Premier gala au Festival international de Cante des Mines de La Unión, qui s'est tenue aux premières heures du vendredi au samedi, après la proclamation de l'acteur la veille Imanol Arias, en plus des prestations des lauréats 2024. Ce premier gala professionnel a mis en vedette Antoine Roi, l'un des meilleurs guitaristes actuels, lauréat de deux Latin Grammy Awards. Le plus récent, l'an dernier, à la même époque. Histoires d'un flamenco, dont il a présenté ici les chansons. Le guitariste madrilène a triomphé ici en 2003 lors du célèbre concours Cante de las Minas, remportant le Personnel minier, la plus haute distinction en guitare. À l'époque, il était un jeune prétendant, un guitariste prometteur. Aujourd'hui, il est invité. Plus de vingt ans plus tard, avec plusieurs prix, plusieurs albums et des tournées mondiales à son actif, il revient sur scène, prouvant qu'il demeure un roi de la guitare flamenca, digne de son nom.
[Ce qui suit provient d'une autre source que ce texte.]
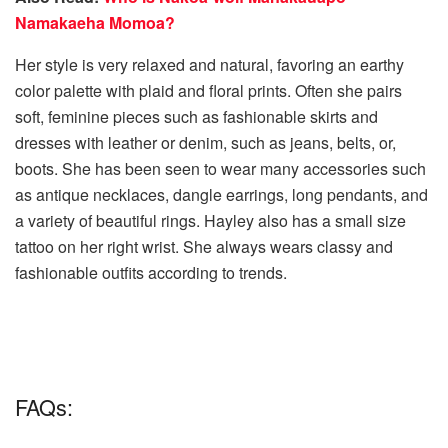
Namakaeha Momoa?
Her style is very relaxed and natural, favoring an earthy
color palette with plaid and floral prints. Often she pairs
soft, feminine pieces such as fashionable skirts and
dresses with leather or denim, such as jeans, belts, or,
boots. She has been seen to wear many accessories such
as antique necklaces, dangle earrings, long pendants, and
a variety of beautiful rings. Hayley also has a small size
tattoo on her right wrist. She always wears classy and
fashionable outfits according to trends.
FAQs: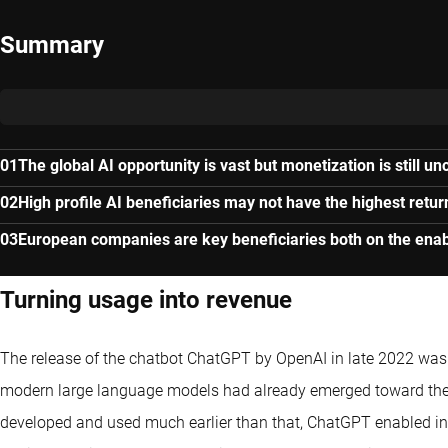
Summary
The global AI opportunity is vast but monetization is still un
High profile AI beneficiaries may not have the highest retur
European companies are key beneficiaries both on the enab
Turning usage into revenue
The release of the chatbot ChatGPT by OpenAI in late 2022 was a
modern large language models had already emerged toward the 
developed and used much earlier than that, ChatGPT enabled in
Dans l'appel Cathédrale de canteSur l'ancien marché public de La Unión, la guitare d'Antonio résonnait avec sa richesse habituelle, tant dans ses nuances mélodiques que dans ses racines géographiques et musicales, du jazz au quasi-rock par moments, mais toujours avec un lien fondamental avec la tradition flamenca. Et ce qui m'a toujours le plus intéressé chez ce maître de la guitare : sa capacité à passer d'un registre émotionnel à un autre. Ses cordes sonnent souvent joyeuses, optimistes, comme pleines d'espoir, mais elles laissent aussi place à des sentiments profonds, à des émotions intimes et autobiographiques, des moments où transparaît une pointe de nostalgie.
« Ses cordes sonnent souvent joyeuses, optimistes, comme si elles étaient pleines d'espoir pour la vie, mais elles laissent aussi de la place à des sentiments profonds, à des émotions intimes et autobiographiques, des moments où coule un sentiment de nostalgie. »

Antonio Rey est venu avec une formation composée de Manuel Hérédia y Toñi Rey en tant que seconds guitaristes ; Juan Parrilla, flûte; Bronkio Fernandes, bas; Johnatan y Raul, chorales et palmas; Alex percussions; et Mara Rey, cante.
Au début, j'ai cru remarquer un léger déséquilibre entre le groupe et le guitariste, qui s'est progressivement résorbé au fil des minutes. Le public, qui n'a malheureusement pas rempli la salle, est reparti rassuré. Vendredi était une journée réservée aux guitaristes relativement jeunes, comme l'après-midi. Yerai Cortés avait reçu le Castillete, la plus haute distinction honorifique du concours. Et ce dimanche, un guitariste chevronné et excellent, Pépé Habichuela, recevra la même reconnaissance, tandis que lors du même événement l'écrivain et flamencologue José Manuel Gamboa présentera le livre Maintenant ou jamais, à propos du guitariste de Grenade.